James Hansen: "The green new deal as they've defined that is nonsense. We need a real deal which understands how economics works and what we need to do in order to move off of fossil fuels. And that requires in addition to this rising carbon fee, with the distribution to the public. We also have to have the technologies we have to help the developing countries, the Western world burned the carbon budget for the whole world. Now we've got a problem. And we're going to have to help those countries they want to raise their standards of living to match ours. And so there, it's a big problem but it's a solvable problem."
Host to Sunrise Movement's co-founder Varshini Prakash: "You and James Hansen both agree on the scale of the challenge but he thinks your solution is nonsense."
Varshini Prakash: "Well I would say that I don't think that simply putting a price on carbon is going to be enough in this moment I think if it were 30 years ago that might have been enough and and even after the most recent IPCC report the UN Climate report that came out last fall's said that we need to make unprecedented changes to every part of our economy and our society to stop this crisis. So I don't think that that's going to be enough I think we need to be we need..."
Hansen: "Yeah, it's not enough, but it's the underlying policy that's required to make the price of fossil fuels honest, otherwise people will keep burning them the same way that we did in the West, because people want energy, they're going to raise their standard of living. They need energy, and we need to make the price of fossil fuels include their cost to society that's the underlying requirement. But there is technology development also, I just quickly touch on, because, because James talked about matching."

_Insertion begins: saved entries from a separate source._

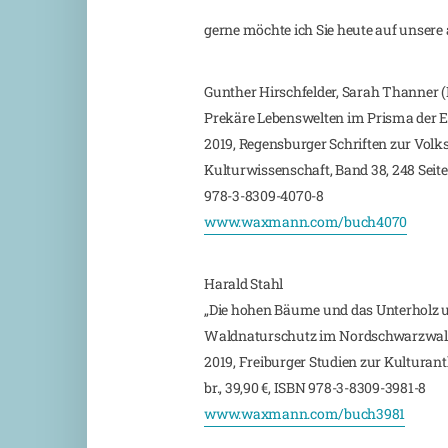
gerne möchte ich Sie heute auf unser
Gunther Hirschfelder, Sarah Thanner (
Prekäre Lebenswelten im Prisma der 
2019, Regensburger Schriften zur Vol
Kulturwissenschaft, Band 38, 248 Seiten,
978-3-8309-4070-8
www.waxmann.com/buch4070
Harald Stahl
„Die hohen Bäume und das Unterholz u
Waldnaturschutz im Nordschwarzwal
2019, Freiburger Studien zur Kulturanth
br., 39,90 €, ISBN 978-3-8309-3981-8
www.waxmann.com/buch3981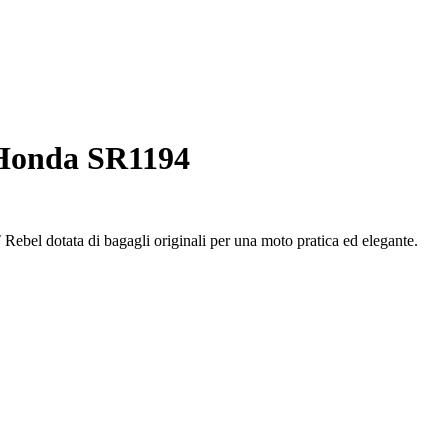
Honda SR1194
bel dotata di bagagli originali per una moto pratica ed elegante.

By: Marc Morano - Climate DepotApril 26, 2019 12:32 PM
https://grist.org/article/climate-movement-grandpa-james-hansen-says-the-green-new-deal-is-nonsense/?utm_medium=email&utm_source=newsletter&utm_campaign=beacon
By Zoya Teirstein
In the 1980s, NASA scientist James Hansen brought climate change to the attention of Congress, and shortly thereafter the public. Humans, he testified in 1988, were responsible for rising global temperatures.
But the man who put his reputation on the line to alert the world to the dangers of global warming doesn’t appear to agree with the most recent crop of climate advocates.

In April 20 debate with Sunrise Movement’s Varshini Prakash and Christian Aid’s Amanda Mukwashi, Hansen called the Green New Deal “nonsense.”
Hosted by Al Jazeera, the 12-minute debate highlights a growing fault line between two theories of climate action. Among progressives and environmental justice advocates, the Green New Deal represents a last-ditch, economy-wide overhaul. Hansen, on the other hand, seems to argue for a more economically incremental approach that is centered on a carbon tax.

That tension came to a head when Hansen appeared visibly aggravated by the progressive proposal and Prakash, realizing that one of the most prominent climate scientists in the world was scoffing at her organization’s central focus, could only laugh in disbelief.
Although Hansen is a proponent of using technology to bring down emissions, a carbon tax, he said, “is the underlying policy required. People need energy, we need to make the price of fossil fuels include their cost to society.”
The green new dealers, on the other hand, think their predecessors are offering too little too late. Prakash referenced a “point of no return” during the debate, a threshold past which temperatures rise so much that they trigger a series of unstoppable and catastrophic feedback loops. That kind of outcome can only be stopped by drastic action, she argued. When I spoke to Sunrise’s Evan Weber late last year, he indicated that the organization wasn’t actively pursuing a carbon tax.
What was most striking about Hansen’s argument was his measured tone, a stark difference from the way even the typically staid scientists behind the U.N’s IPCC report are beginning to discuss the issue.
“We should be phasing down emissions now,” he said, which seems like a bit of an understatement considering he’s been advocating for decreased emissions for the last, oh, four decades. “If we do that, we will get a little bit warmer than we are now, and then temperature(s) can begin to decline,” he said, adding that we will have to phase out fossil fuels over the “next several decades” in order to accomplish this goal.